Tuesday, October 21, 2008

BS, But Not For The Reason You Might Think

The University of Nebraska has dis-invited Bill Ayers from giving a talk at a student research conference in November. Specifically, the university sited their "threat assessment group" which they claimed "monitored e-mails and other information UNL received regarding Ayers' scheduled Nov. 15 visit, and identified safety concerns which resulted in the university canceling the event."

Oh, really. Are you sure that was a "threat assessment group" and not a CYA group? Because as FIRE points out the real difficulty was not safety - quick! name me a single incident in the last 10 years where those radical right wingers on college campuses physically harmed an invited speaker. No, the real "threat" wasn't that someone would strike Ayers; the threat was going to be to the university's bottom line.

Perhaps even more troubling, however, is the distinct possibility that UNL is citing security concerns as pretext for cancelling Ayers' speech under political pressure. As InsideHigherEd.com reports today, Ayers' planned appearance had been criticized earlier last Friday by Nebraska Governor Dave Heineman, a Republican, as well as Attorney General Jon Bruning.
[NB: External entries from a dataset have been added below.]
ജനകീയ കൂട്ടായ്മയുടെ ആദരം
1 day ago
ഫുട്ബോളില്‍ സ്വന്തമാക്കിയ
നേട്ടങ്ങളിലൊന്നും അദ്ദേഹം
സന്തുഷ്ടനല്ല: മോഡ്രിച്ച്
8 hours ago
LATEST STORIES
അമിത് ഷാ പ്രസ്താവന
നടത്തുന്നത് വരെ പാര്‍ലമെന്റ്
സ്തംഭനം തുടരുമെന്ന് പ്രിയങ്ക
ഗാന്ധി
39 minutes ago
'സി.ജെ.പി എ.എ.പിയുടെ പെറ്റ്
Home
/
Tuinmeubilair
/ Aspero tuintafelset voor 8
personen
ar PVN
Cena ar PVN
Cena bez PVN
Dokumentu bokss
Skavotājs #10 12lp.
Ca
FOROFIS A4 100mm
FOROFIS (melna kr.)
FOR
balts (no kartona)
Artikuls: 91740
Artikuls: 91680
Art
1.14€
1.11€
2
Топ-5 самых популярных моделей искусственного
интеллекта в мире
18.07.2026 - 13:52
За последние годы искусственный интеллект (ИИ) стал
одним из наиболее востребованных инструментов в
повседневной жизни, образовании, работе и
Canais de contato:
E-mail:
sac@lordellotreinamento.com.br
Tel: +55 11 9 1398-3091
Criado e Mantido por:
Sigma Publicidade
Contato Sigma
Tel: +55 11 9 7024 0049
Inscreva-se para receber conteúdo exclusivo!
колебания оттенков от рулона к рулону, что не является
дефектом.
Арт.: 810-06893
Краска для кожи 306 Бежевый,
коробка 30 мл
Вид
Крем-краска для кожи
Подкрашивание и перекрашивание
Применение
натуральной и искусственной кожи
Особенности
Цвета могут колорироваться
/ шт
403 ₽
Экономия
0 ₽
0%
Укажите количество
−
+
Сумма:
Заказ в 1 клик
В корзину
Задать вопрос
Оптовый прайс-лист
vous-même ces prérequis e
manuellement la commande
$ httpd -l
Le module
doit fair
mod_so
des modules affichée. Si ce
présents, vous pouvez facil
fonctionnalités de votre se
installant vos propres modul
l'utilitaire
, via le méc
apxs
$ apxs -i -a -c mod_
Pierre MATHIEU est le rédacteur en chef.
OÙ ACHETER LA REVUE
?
In a statement issued Friday afternoon, Governor Heineman called the invitation to Ayers an "embarrassment to the University of Nebraska and the State of Nebraska." Attorney General Bruning also called Ayers' speech an "embarrassment," stating further that "[a]cademic freedom doesn't require us to lose our good judgment and common sense." According to InsideHigherEd.com, alumni and donors echoed these sentiments, and the Chair of Nebraska's Board of Regents also called for Ayers to be disinvited. Hours later, UNL cancelled the speech.

As Ayers is an unrepentant terrorist and devoted enemy of the United State whose major lament has been that he didn't set enough bombs back in the day, it is a legitimate question to ask if he's really the most appropriate "teacher" to put before your undergraduates. However, if you are only going to exercise belated oversight on such matters, and only after it becomes a matter of public controversy, you should have the guts to own up to it. To invent an imaginary "threat" to Ayers is laughable.

FIRE continues:

If UNL decided that hosting Ayers' speech was simply too politically unpalatable a choice to defend, it should have said as much. UNL would have been forced to endure the shame that it rightfully would have earned by allowing political pressure to dictate who may speak on campus, but at least the school would have retained its intellectual honesty and avoided playing politics with school safety. In contrast, if UNL is citing "safety concerns" simply to avoid criticism for caving to political considerations, it is setting a dangerous precedent. Invoking the threat of violence as justification where it does not actually exist serves to trivialize the necessary gravity of real security concerns, and grants far too much power to administrators to cite vague and unverifiable threats any time the university wants to shut down an event with which it is merely uncomfortable. The safety of a university community should not be cited to provide cover for purely political decisions.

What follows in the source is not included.